Hehe, its like a baby:P It was kind of satisfying to see that something that I have spendt that much time

books-wise i’ve got the classic Foley book: Introduction to Computer Graphics
http://www.amazon.com/Introduction-…77319231&sr=8-3

I will see if I can get my hands on it, thanks for recomending:)

I am now in the progres of rewriting the whole program (lot of crap and “hacks” to make it work) so that it can support more interesting objects than just spheres. Finally the book I first bought are starting to make some sense to me, so hopefully I will be able to use it as a reference instead of browsing for tutorials and sourcecode online.

I will post more when I have something interesting to show

Thanks for all support, would never got this to work if it was not for the help I got from you guys.

By the looks of it, I’d say you’re calculating how perpendicular/parralel the normal on the sphere is without taking into account whether its facing towards or away from the light (+/- relative).
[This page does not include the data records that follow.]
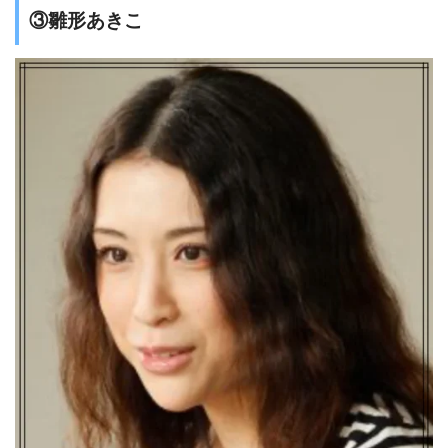
③雛形あきこ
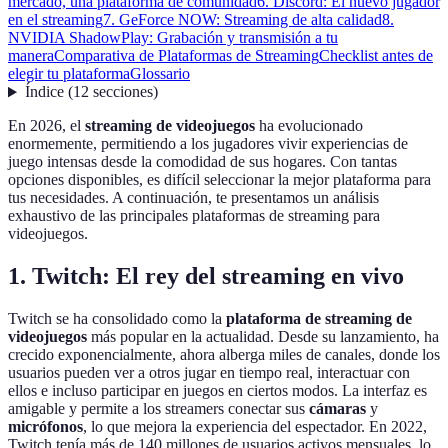
mercado, una plataforma de comunidad
6. Discord: El nuevo jugador
en el streaming
7. GeForce NOW: Streaming de alta calidad
8.
NVIDIA ShadowPlay: Grabación y transmisión a tu
manera
Comparativa de Plataformas de Streaming
Checklist antes de
elegir tu plataforma
Glossario
Índice
(
12
secciones
)
En 2026, el
streaming de videojuegos
ha evolucionado
enormemente, permitiendo a los jugadores vivir experiencias de
juego intensas desde la comodidad de sus hogares. Con tantas
opciones disponibles, es difícil seleccionar la mejor plataforma para
tus necesidades. A continuación, te presentamos un análisis
exhaustivo de las principales plataformas de streaming para
videojuegos.
1. Twitch: El rey del streaming en vivo
Twitch se ha consolidado como la
plataforma de streaming de
videojuegos
más popular en la actualidad. Desde su lanzamiento, ha
crecido exponencialmente, ahora alberga miles de canales, donde los
usuarios pueden ver a otros jugar en tiempo real, interactuar con
ellos e incluso participar en juegos en ciertos modos. La interfaz es
amigable y permite a los streamers conectar sus
cámaras
y
micrófonos
, lo que mejora la experiencia del espectador. En 2022,
Twitch tenía más de 140 millones de usuarios activos mensuales, lo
I’m afraid I’m not especially well ATM so maybe someone else can demonstrate the math relative to a non-planar object?

Also, the Introduction book may not go into great detail, but the other book listed under ‘better together’ is one I’ve recommended many a time, is by the same authors and goes into stupid levels of detail… and by stupid I mean BSc (Honours) levels of detail.
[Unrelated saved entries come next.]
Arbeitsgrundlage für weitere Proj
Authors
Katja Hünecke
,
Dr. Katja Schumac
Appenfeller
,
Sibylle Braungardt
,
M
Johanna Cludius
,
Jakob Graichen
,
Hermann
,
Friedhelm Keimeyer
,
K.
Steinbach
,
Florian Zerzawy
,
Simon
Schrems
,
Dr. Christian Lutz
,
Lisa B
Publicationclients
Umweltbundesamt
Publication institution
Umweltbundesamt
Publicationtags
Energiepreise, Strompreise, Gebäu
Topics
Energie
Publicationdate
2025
Now I have rewritten my intersection code so that it takes into account if its starts inside of an object. I am not sure how to calc the intersection point, but I think it is done by:
(ray.dir + distanceBetweenRayAndSphere) + ray.start

Is that right?

 // The intersectiontest between a sphere and a ray:
 result Sphere::intersectionTest(Ray r)
 {
 	   // A variable for holding the result
 	   result res;
 	   
 	   // Change the point where the ray starts into a vector to
 	   // ease calculations later on
 	   Point rayOrgP = r.getOrigin();
 	   Vector3D rayOrg(rayOrgP.getX(), rayOrgP.getY(), rayOrgP.getZ());
 	   
 	   // Find a vector from the ray origin to the center of the sphere,
 	   Vector3D RaySphereDirection = getPos() - rayOrg;
 	   
 	   float DotRaySphereDirection = Dot(RaySphereDirection, RaySphereDirection);
 	   
 	   // Check if the ray starts inside of the sphere
 	   if (DotRaySphereDirection < (radius * radius))
 	   {
 		   // Find t
 		   float t = Dot(RaySphereDirection, r.getDirection());
 		   float t2 = (radius * radius) - DotRaySphereDirection + (t * t) / 
 					  (Dot(r.getDirection(),r.getDirection()));
 		   float distance = t - sqrt(t2);
 		   
 		   // The ray hits the inside of the sphere
 		   res.hit = -1;
 		   res.distance = distance;
 		   //res.intersectionPoint = ??
 		   
 		   return res;
 	   }
 	   else
 	   {
 		   float t = Dot(RaySphereDirection,r.getDirection());
 		   if (t < 0)
 		   {
 				 // The ray points away from the sphere
 				 // MISS
 				 res.hit = 0;
 				 
 				 return res;
 		   }
 		   float t2 = (radius * radius) - DotRaySphereDirection + (t * t) /
 					  (Dot(r.getDirection(),r.getDirection()));
 					  
 		   if (t2 > 0)
 		   {
 				  // The ray hits the outside
 				  res.hit = 1;
 				  res.distance = t - sqrt(t2);
 				  //res.intersectionPoint = ??
 		   }
 		   else
 		   {
 			   res.hit = 0;
 		   }
 	   }	  
 }
 

Shaderhacker - is this the C equivalent of:

struct RGB{
unsigned int r;
unsigned int g;
unsigned int b;
unsigned int a;
};

???

or is there a subtle difference?
cheers
Holly

In strict C, this struct :

 
  struct RGB{
  unsigned int r;
    unsigned int g;
    unsigned int b;
    unsigned int a;
};
  

would need to instanced with :

  struct RGB someInstance;
  

so, you could do :

  typedef struct RGB RGB;
  
  RGB someInstance;
  

or, you could collapse the entire thing to :

 
   typedef struct {
  unsigned int r;
  unsigned int g;
  unsigned int b;
  unsigned int a;
} RGB;
   

which would typedef the entire struct definition to RGB. In C++, this was one of the first things that got simplified, so to maintain portability :

 
   struct RGB {
  unsigned int r;
  unsigned int g;
  unsigned int b;
  unsigned int a;
};
   

can be instanced (in C++) with either :

 
  struct RGB someInstance;
  
  // or 
  RGB someInstance;
   

cool - thanks Rob - that’s what i thought

Ok, now I’m back again, with some more questions:P

I have rewritten most of the raytracer, so it can more easily take different types of objects, and removed alot of nasty stuff and crap.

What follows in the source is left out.